Sus familiares tenían muy presente que José Yílmer había repetido muchas veces que en caso de una desgracia quería ser enterrado en el cementerio de la vereda El Llano, de Zaiza, donde yacían los restos de su madre y hermano. Por eso, a las cuatro y diez minutos de la tarde, su familia y la enorme delegación de campesinos y campesinas, activistas sociales y defensores de derechos humanos provenientes diferentes partes del país, que sumaban alrededor de cuatrocientas personas, se dispusieron a trasladar el cuerpo de José Yílmer hasta su última morada.
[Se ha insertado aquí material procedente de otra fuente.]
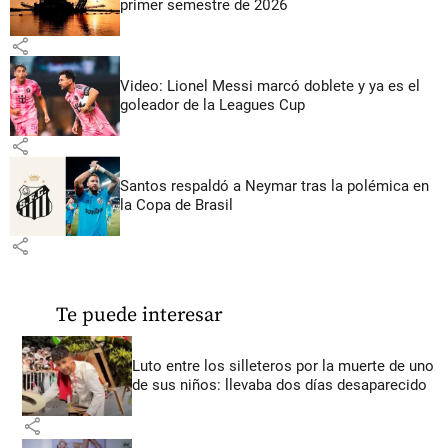
primer semestre de 2026
share
Video: Lionel Messi marcó doblete y ya es el
goleador de la Leagues Cup
share
Santos respaldó a Neymar tras la polémica en
la Copa de Brasil
share
Te puede interesar
Luto entre los silleteros por la muerte de uno
de sus niños: llevaba dos días desaparecido
share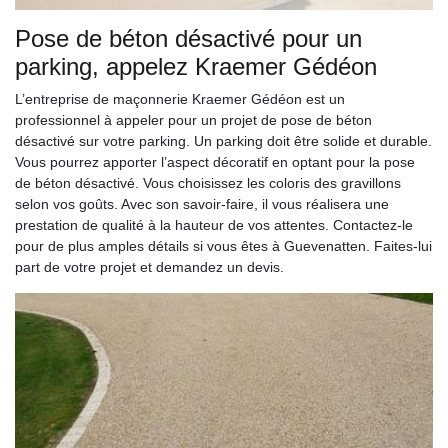
Pose de béton désactivé pour un
parking, appelez Kraemer Gédéon
L’entreprise de maçonnerie Kraemer Gédéon est un
professionnel à appeler pour un projet de pose de béton
désactivé sur votre parking. Un parking doit être solide et durable.
Vous pourrez apporter l’aspect décoratif en optant pour la pose
de béton désactivé. Vous choisissez les coloris des gravillons
selon vos goûts. Avec son savoir-faire, il vous réalisera une
prestation de qualité à la hauteur de vos attentes. Contactez-le
pour de plus amples détails si vous êtes à Guevenatten. Faites-lui
part de votre projet et demandez un devis.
El recorrido por la rústica carretera que conduce a la vereda El Cerro demoró dos horas. El padre de José Yílmer esperaba allí el cuerpo de su hijo y en cuanto lo vio, subió al carro que transportaba el despojo de su hijo e intentó pronunciar en voz alta unas palabras. Su tono adolorido logró estremecer a todos los presentes: Aquí falta alguien, aquí nos falta José Yílmer Cartagena, el defensor de los campesinos, el que hablaba por nosotros, el que nos defendía. El nudo que se le formó en la garganta y el llanto que inundó sus ojos le impidieron continuar.
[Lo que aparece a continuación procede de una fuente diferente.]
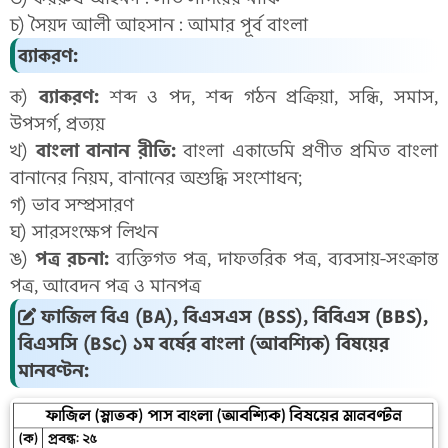
চ) সৈয়দ আলী আহসান : আমার পূর্ব বাংলা
ব্যাকরণ:
ক)
ব্যাকরণ:
শব্দ ও পদ, শব্দ গঠন প্রক্রিয়া, সন্ধি, সমাস,
উপসর্গ, প্রত্যয়
খ)
বাংলা বানান রীতি:
বাংলা একাডেমি প্রণীত প্রমিত বাংলা
বানানের নিয়ম, বানানের অশুদ্ধি সংশোধন;
গ) ভাব সম্প্রসারণ
ঘ) সারসংক্ষেপ লিখন
ঙ)
পত্র রচনা:
ব্যক্তিগত পত্র, দাফতরিক পত্র, ব্যবসায়-সংক্রান্ত
পত্র, আবেদন পত্র ও মানপত্র
ফাজিল বিএ (BA), বিএসএস (BSS), বিবিএস (BBS),
বিএসসি (BSc) ১ম বর্ষের বাংলা (আবশ্যিক) বিষয়ের
মানবণ্টন: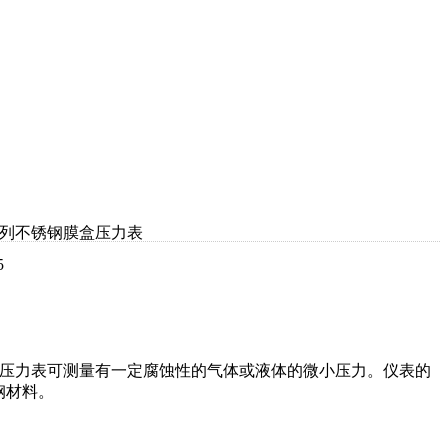
0B系列不锈钢膜盒压力表
5
锈钢膜盒压力表可测量有一定腐蚀性的气体或液体的微小压力。仪表的
锈钢材料。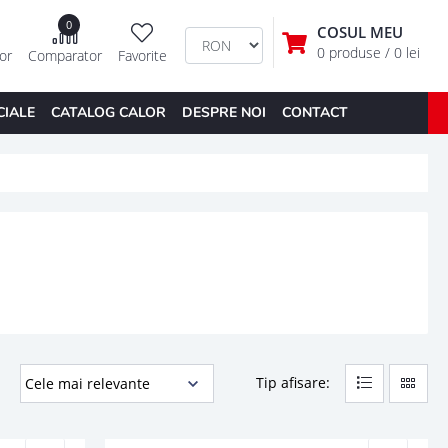
0
COSUL MEU
0 produse
/ 0 lei
tor
Comparator
Favorite
CIALE
CATALOG CALOR
DESPRE NOI
CONTACT
Tip afisare: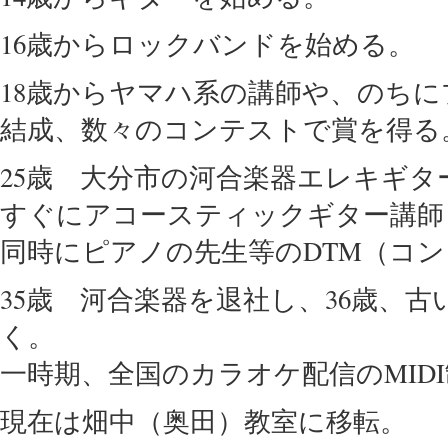
16歳からロックバンドを始める。
18歳からヤマハ系の講師や、のち
結成、数々のコンテストで賞を得る
25歳 大分市の河合楽器エレキギ
すぐにアコースティックギター講師
同時にピアノの先生等のDTM（コ
35歳 河合楽器を退社し、36歳、
く。
一時期、全国のカラオケ配信のMID
現在は畑中（奥田）教室に移転。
A eso de las siete de la noche la mayoría de delegaciones emprendió el regreso a sus lugares de origen. Para llegar a la vereda El Llano había que emprender la caminata por un sendero rural, puesto que la carretera terminaba en El Cerro. El recorrido a pie podía durar una hora. Un grupo cercano de familiares, amigos y compañeros de lucha social y organizativa emprendieron la marcha con el féretro a cuestas hacia el camposanto. La luna llena los ayudaría a ver en medio de la oscuridad producida por la niebla que normalmente flota en las noches del sur de Córdoba.
Fueron varias las denuncias de los campesinos del sur de Córdoba sobre la presencia paramilitar en la región. En junio del año pasado lo hizo ASCSUCOR, al tiempo que el Sistema de Alertas Tempranas emitió un S.O.S. el 23 de noviembre del 2016, mediante el Informe de Riesgo contra los activistas de ASODECAS registrado como No 037-16. En ninguna ocasión las autoridades nacionales o locales emprendieron alguna acción para protegerlos o perseguir los grupos criminales. El ministro de defensa acaba de volver a negar abiertamente la existencia de grupos paramilitares.
Los hechos refutan una vez más la palabra de los altos funcionarios. Ante la evidencia de sangre que se expande por distintas regiones del país, presagiando la repetición de la criminalización generalizada de la lucha popular que asoló en un pasado reciente a Colombia, una nación llena de estupor y sus líderes y lideresas sociales y políticos de oposición preguntan con creciente irritación, ¿Por qué las autoridades se niegan a ver y actuar a pesar de lo que ocurre? ¿Hasta cuándo Presidente Santos? ¿Y los Acuerdos de La Habana qué?